Duayı şöyle anlatır hocamız: ‘’ Dua ruh ve bedenle birlikte bütün varlığımızla yapılır. Dua ruhumuzda durmadan kımıldanan bir harekettir; kâh düşünüştür, kâh şiirdir; kâh musikidir. Lakin her zaman ve daima ruhta bir kemal hareketi, bir coşku ve bir fazilet dalgalanmasıdır. Ferdin veya cemaatin dua ediş tarzı ve edebi onun medeniyet derecesini ve dindarlık seviyesini gösterir.
Dua iki kısma ayrılır. Önce Allah’la münasebet kurulur. Sonra da Allah’tan dilek dilenir. Birinci harekette ruh Allah’a doğru yükselir, İkincide Allah’a dilek sunulur. Bu iki unsur birleştirilerek duanın tarifi şöyle yapılıyor: Hürmetlerimizin kendisine sunulması, dileklerimizin arz edilmesi ve affımızın istenmesi için ruhumuzun Allah’a doğru yükselme halidir.
Dua esnasında üç safha yaşanır:
Birincisi toparlanma ve kendisine gelme safhasıdır. Bu hazırlık duadan önce başlar. Mesela namaza niyet etmek, abdest almak ve gerekli hareketleri yapmak, namazı ve duanın dış hazırlığıdır. Bu hareketlerle ruh kendisini ilahi huzura hazırlar.
İkincisi ise derin düşünme safhasıdır. Bu hal, zekanın tabii hareketi olan akıl yürütme hareketi değildir. Bilakis dua, zekanın hareketini bertaraf edicidir. Dua içinde bizim tarafımızdan verilen hükümler, kararlar ve istekler ne kadar güzel ve ne kadar isabetli olursa olsun duaya zarar verirler. Zira zekanın aktif olması kalbin yolunu tıkar. Duayı akla değil, kalbe havale etmek gerekir. Biz benliğimizin en alt basamağına inmeliyiz ve kendimizi bütünüyle Allah’a teslim etmeliyiz ki, duamız kabul olsun.
Üçüncü safha da aşk ve teslimiyet safhasıdır. Dünyaya ait ümit ve tesellimizden sıyrılıp kurtulmadıkça, ilahi teselli ve tecellinin her şeyi kuşatan etkisini hissedip algılamamız mümkün olmaz. O’nun zaten her şeyi bilen huzurunda ne söylenebilir? İtiraf ediyoruz ki sefalet içindeyiz, hiçten ibaretiz, bizim kendimize ait hiçbir şeyimiz yok. Hiçbir şeye gücümüz yok.

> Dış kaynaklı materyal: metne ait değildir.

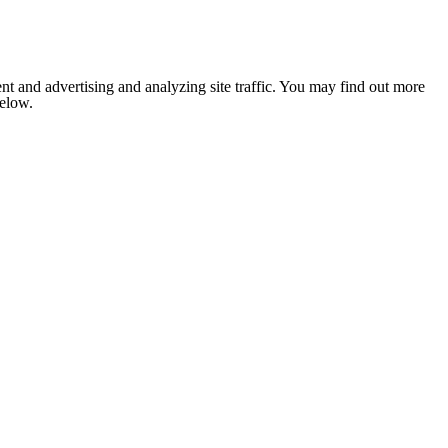
nt and advertising and analyzing site traffic. You may find out more
below.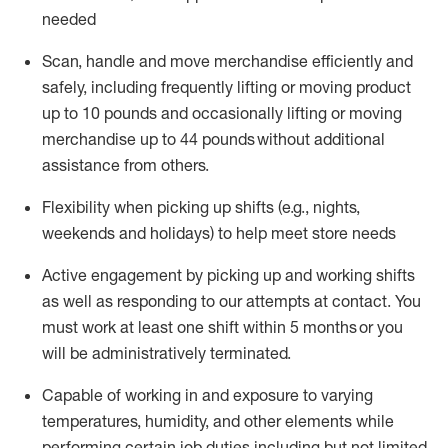
needed
Scan,
handle
and move merchandise efficiently and
safely, including
frequently
lifting or moving
product
up
to 10 pounds
and occasionally lifting or moving
merchandise up to 4
4
pounds
without
additional
assistance from others.
Flexibi
lity
when picking up shifts
(e.g., nights,
weekends
and holidays)
to help meet store needs
A
ctive engagement by picking up and working shifts
as well a
s responding
to
our attempts at contact.
You
must work at least one shift within
5
months
or you
will be administratively
terminated
.
Capable of working in and exposure to varying
temperatures, humidity, and other elements while
performing certain job duties including but not limited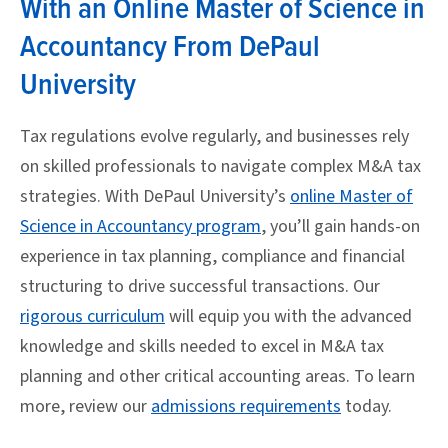
With an Online Master of Science in
Accountancy From DePaul
University
Tax regulations evolve regularly, and businesses rely
on skilled professionals to navigate complex M&A tax
strategies. With DePaul University’s
online Master of
Science in Accountancy program
, you’ll gain hands-on
experience in tax planning, compliance and financial
structuring to drive successful transactions. Our
rigorous curriculum
will equip you with the advanced
knowledge and skills needed to excel in M&A tax
planning and other critical accounting areas. To learn
more, review our
admissions requirements
today.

Eğer gerçek anlamda dua etmişseniz, zaten onun tesiri uzun zaman ve günlerce içinizden silinmez. Ve o tesir sizi değiştirir, eskisinden başka biri yapar. Eğer o değişikliği kendi içinizde hissedebiliyorsanız, bilin ki, o dua kabul olmuştur. Dualarımız hem bize moral verir hem de yüce yaratan katında değer kazandırır.’’ (Nurettin Topçu, Çağdaş bir dervişin Dünyası, Emin Işık. Sahife.170-176)
İşte değerli mütefekkirimiz Nurettin Topçu’nun kaleminden dua ile ilgili farkındalık oluşturabilecek bir içeriğe sahip ifadeleri sizlere aktardım. Siz okuyucuya düşense sükunetle okumak ve ifade ettiği şekilde yaratanımıza dualarımızı sunmaktır.
Yazıyı fazla uzatmadan mevcut ruh halinizle sizi iç dünyanıza bırakıyorum.
Kabul olunan dualarla, Samimiyet ifade eden içtenlikli cümlelerle, teslimiyetli hal ve dilimizle ifade edebildiğimiz kulluklar yaşayabilmeyi Rabbimizden diliyorum.
Sağlık, Huzur ve Afiyetle,
Hoş olun, Hoşça kalın, Allah’a emanet olun.